The Panda Kaltura AWS Cluster – Backup

We have covered many topics on creating, managing and lowering the costs using Amazon AWS for a Kaltura video cluster. In this post we will cover backup and recovery using AWS services. When considering backup for your Kaltura AWS cluster, there are several parts to consider:

  • Video storage – which is probably on S3. This is the main body of data. S3 itself provides more than 99.99% guarantees against data loss, with triple replication (double in the case of Reduced Redundancy Storage). However, it is not suitable for backups since it is quite expansive.
  • EC2 instances and EBS Volumes – Your EC2 instances include your application data and code, including configuration files, or in the case of the Kaltura custom modifications to the server code.

There are several backup options, both using AWS services and third party, or writing some script yourself using the AWS API.


The Glacier service provides low cost storage for backup and archiving. It integrates well with S3. Both of the services offer dependable and highly durable storage for the Internet, but while Amazon S3 was designed for rapid retrieval, Glacier, trades off retrieval time for cost, providing storage for as little at $0.01 per Gigabyte per month while retrieving data within three to five hours.

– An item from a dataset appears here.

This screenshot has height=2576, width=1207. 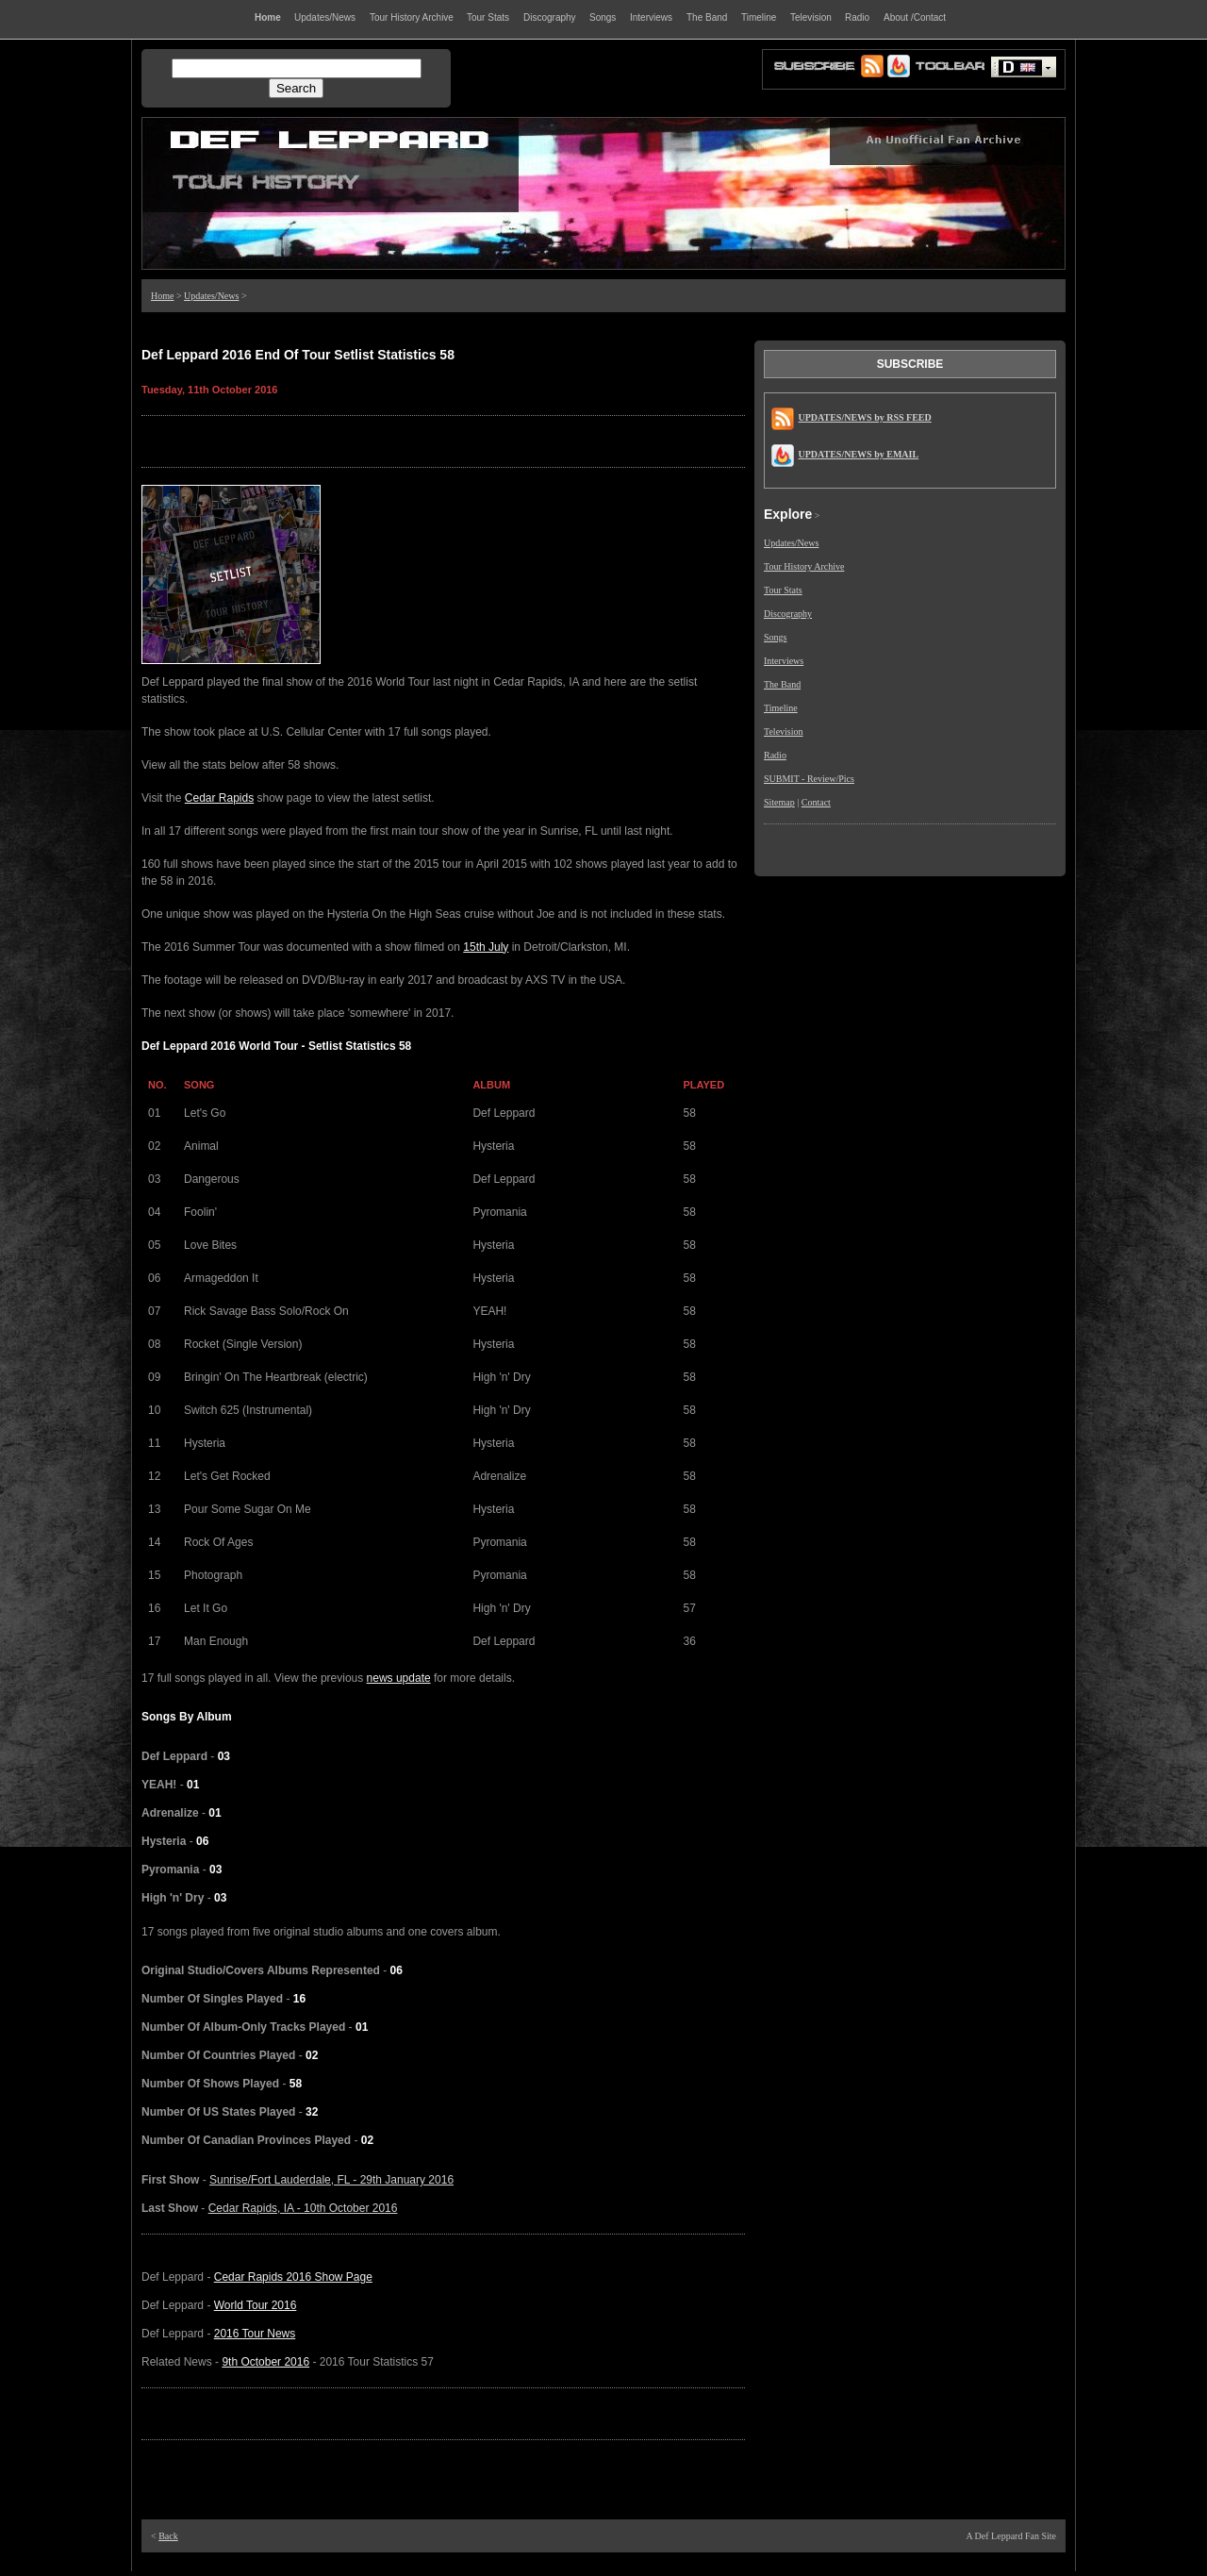 I want to click on Contact, so click(x=816, y=802).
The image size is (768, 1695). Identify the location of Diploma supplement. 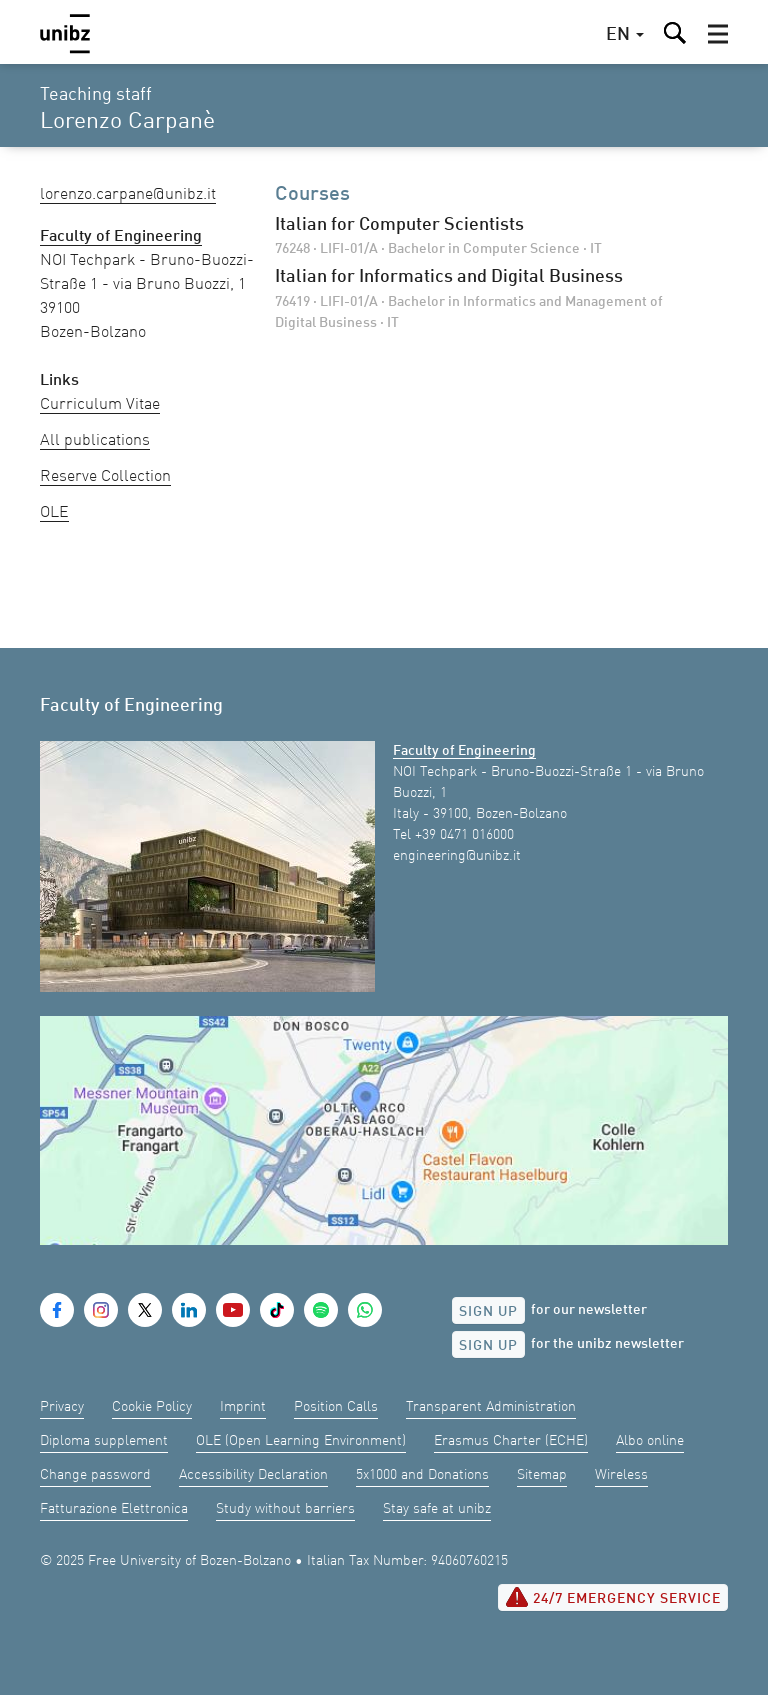 (104, 1441).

You can set up automatic, policy-driven archiving to Glacier storage as your data ages. This is called a lifecycle rule.
First, you need to tell S3 which objects are to be archived, and under what conditions.

For example, you can set up a prefix for which the rule will apply. Then you set a relative or absolute time specifier and a time period for transitioning objects to Glacier. They can be relative (migrate items that are older than a certain number of days) or absolute (migrate items on a specific date)
An object age at which the object will be deleted from S3.
The objects that are moved to glacier will be deleted from S3, but their metadata will remain there. When listing your S3 bucket objects, you will see in the object storage class one of the following values:

  • STANDARD – 99.999999999% durability. S3’s default storage option.
  • RRS – 99.99% durability. S3’s Reduced Redundancy Storage option.
  • GLACIER – 99.999999999% durability, object archived in Glacier option.

However, you cannot simply use a GET request for the object as you would if it were stored in S3. You need to first RESTORE it. This takes 3 to 5 hours, then it will be available in S3 RRS for a period you specify.


An AMI contains the information for launching an EC2 instance, including user data, installed software and OS configuration. It is a template of the root volume of an instance.

AMIs are best used with EBS backed instances and not with instance store instances due to more support in the API.

EBS Snapshots

EBS, or Elastic Block Store, provides your instances with fast and reliable storage. This is typically where your application code and configuration will be found. Amazon EBS volumes are designed to be highly available and reliable. Amazon EBS volume data is replicated across multiple servers in an Availability Zone to prevent the loss of data from the failure of any single component. EBS volumes are generally 10 times more reliable than typical commodity disk drives.

Amazon EBS provides the ability to create point-in-time consistent snapshots of your volumes that are then stored in Amazon S3, and automatically replicated across multiple Availability Zones. So, taking frequent snapshots of your volume is a convenient and cost effective way to increase the long term durability of your data. In the unlikely event that your Amazon EBS volume does fail, all snapshots of that volume will remain intact, and will allow you to recreate your volume from the last snapshot point.

Amazon EBS snapshots are incremental backups, meaning that only the blocks on the device that have changed since your last snapshot will be saved. If you have a device with 100 GBs of data, but only 5 GBs of data has changed since your last snapshot, only the 5 additional GBs of snapshot data will be stored back to Amazon S3. Even though the snapshots are saved incrementally, when you delete a snapshot, only the data not needed for any other snapshot is removed. So regardless of which prior snapshots have been deleted, all active snapshots will contain all the information needed to restore the volume. In addition, the time to restore the volume is the same for all snapshots, offering the restore time of full backups with the space savings of incremental.

Snapshots can also be used to instantiate multiple new volumes, expand the size of a volume or move volumes across Availability Zones. When a new volume is created, there is the option to create it based on an existing Amazon S3 snapshot. In that scenario, the new volume begins as an exact replica of the original volume.

EBS Snapshots can also be shared, in a manner similar to AMIs. That means you can move them between accounts and regions easily.

When you snapshot an EBS volume, that snapshot is of the entire volume. Even if it was created from an AMI, your snapshot contains everything you need to create a new instance of the volume.

How a backup and restore process usually works on AWS:


  1. Create a AMI Image
  2. Create an EBS snapshot (of the volume attached to the instance)


  1. Create an EBS backed instance using the backup AMI
  2. Attach the EBS volume to instance created

Other options

You can of course create simple script using the AWS command line tools to create snapshots or AMIs using a cron job, and delete old ones.

There are also many third party solutions, which can automate the process for you.